Inversement, rester dans la seule lucidité peut être désespérant. Il faut donc arriver à la conjuguer avec l’espérance. Je me sens proche de Jacques Ellul (sociologue et théologien protestant français, Ndlr.) qui disait être un «pessimiste plein d’espérance». Le pessimisme a à voir avec le futur, qui est «ce qui sera à partir de ce qui est». Les nombreuses études scientifiques nous font envisager des scénarios effrayants. Mais on est dans des pronostics, qui demeurent dans le cadre de mesures purement humaines. L’espérance, elle, a un rapport avec l’à-venir: «Ce qui sera à partir de ce qui adviendra». Ce qui implique une dimension d’inconnu, de mystère. Au cours de l’histoire, on a vu se produire beaucoup de basculements qui n’étaient pas véritablement prévisibles: la chute du Mur de Berlin, le droit de vote pour les femmes, l’abolition de l’esclavage… Pour qu’un basculement ait lieu, il suffit de 15 ou 20% de la population – des minorités conscientes, actives, cohérentes – pour changer les choses. Et je sens, en ce moment, quelque chose qui est en train de se passer dans les profondeurs. Une forme de changement de conscience.

Cela suffira-t-il pour aboutir à un changement de système?
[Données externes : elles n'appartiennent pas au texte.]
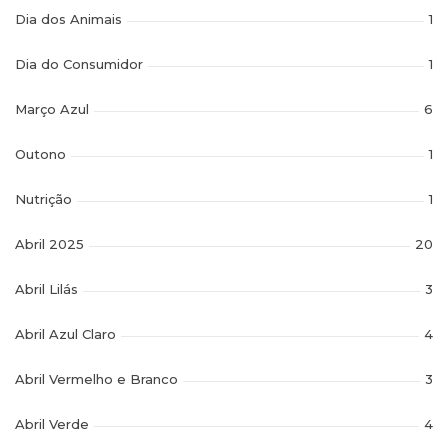
Dia dos Animais
1
Dia do Consumidor
1
Março Azul
6
Outono
1
Nutrição
1
Abril 2025
20
Abril Lilás
3
Abril Azul Claro
4
Abril Vermelho e Branco
3
Abril Verde
4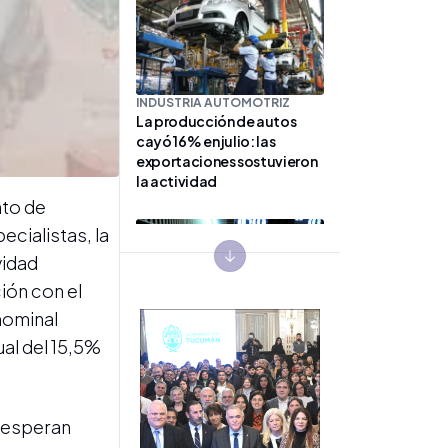
INDUSTRIA AUTOMOTRIZ
La producción de autos
cayó 16% en julio: las
exportaciones sostuvieron
la actividad
nto de
cialistas, la
vidad
Next slide
ión con el
nominal
INVERSIONES
ual del 15,5%
La Bolsa argentina bajó por
sexta rueda consecutiva y
el riesgo país tocó un
máximo desde junio
e esperan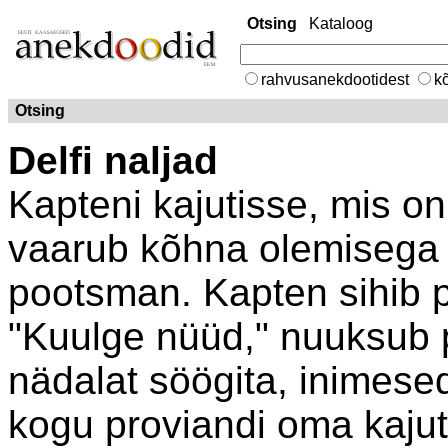
Otsing
Kataloog
rahvusanekdootidest
kõ
Otsing
Delfi naljad
Kapteni kajutisse, mis on 
vaarub kõhna olemisega
pootsman. Kapten sihib 
"Kuulge nüüd," nuuksub 
nädalat söögita, inimesed
kogu proviandi oma kajut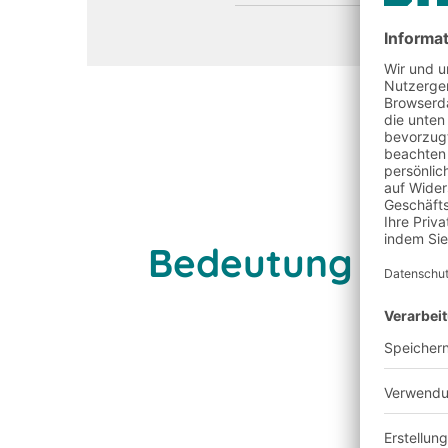
Bedeutung der D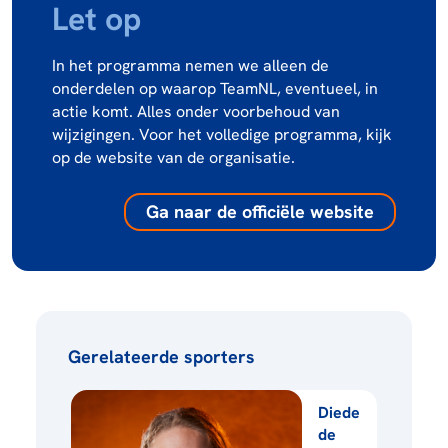
Let op
In het programma nemen we alleen de
onderdelen op waarop TeamNL, eventueel, in
actie komt. Alles onder voorbehoud van
wijzigingen. Voor het volledige programma, kijk
op de website van de organisatie.
Ga naar de officiële website
Gerelateerde sporters
Diede
de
Je crois qu’avec toutes les initiatives de transition, on voit qu’il existe d’autres possibles viables. On n’évitera pas certains effondrements, qui ont d’ailleurs déjà commencé, mais on est en train de préparer l’après, d’expérimenter d’autres modes de vivre ensemble, avec le vivant, avec les autres. A travers toutes les nouvelles expérimentations économiques, les circuits courts, l’agroécologie, l’agriculture urbaine, de nouveaux modes d’éducation. Ces nouveaux modèles ne sont pas encore suffisamment interconnectés pour faire système, mais ils sont en en train d’inventer le monde de demain.

Donc oui, je garde une grande espérance. Celle-ci est différente de l’espoir, parce qu’ultimement, elle est nourrie par un mouvement qui vient de l’intérieur. Le danger, si on en reste seulement à l’espoir, c’est d’attendre la solution de personnes providentielles, de la technologie, donc de l’extérieur. L’espérance, elle, naît de l’intérieur pour nous faire participer aux dynamiques de transition qui, au-delà de tous les écogestes du quotidien, sont des dynamiques collectives. Pour que ces alternatives émergentes puissent avoir un impact, il faut retravailler le tissu communautaire et social, donc créer du lien. Les modèles existent, les énergies sont là. Je ne peux pas préjuger de ce qui adviendra, mais je pense que l’Esprit travaille et souffle en profondeur, sans qu’on le voie forcément.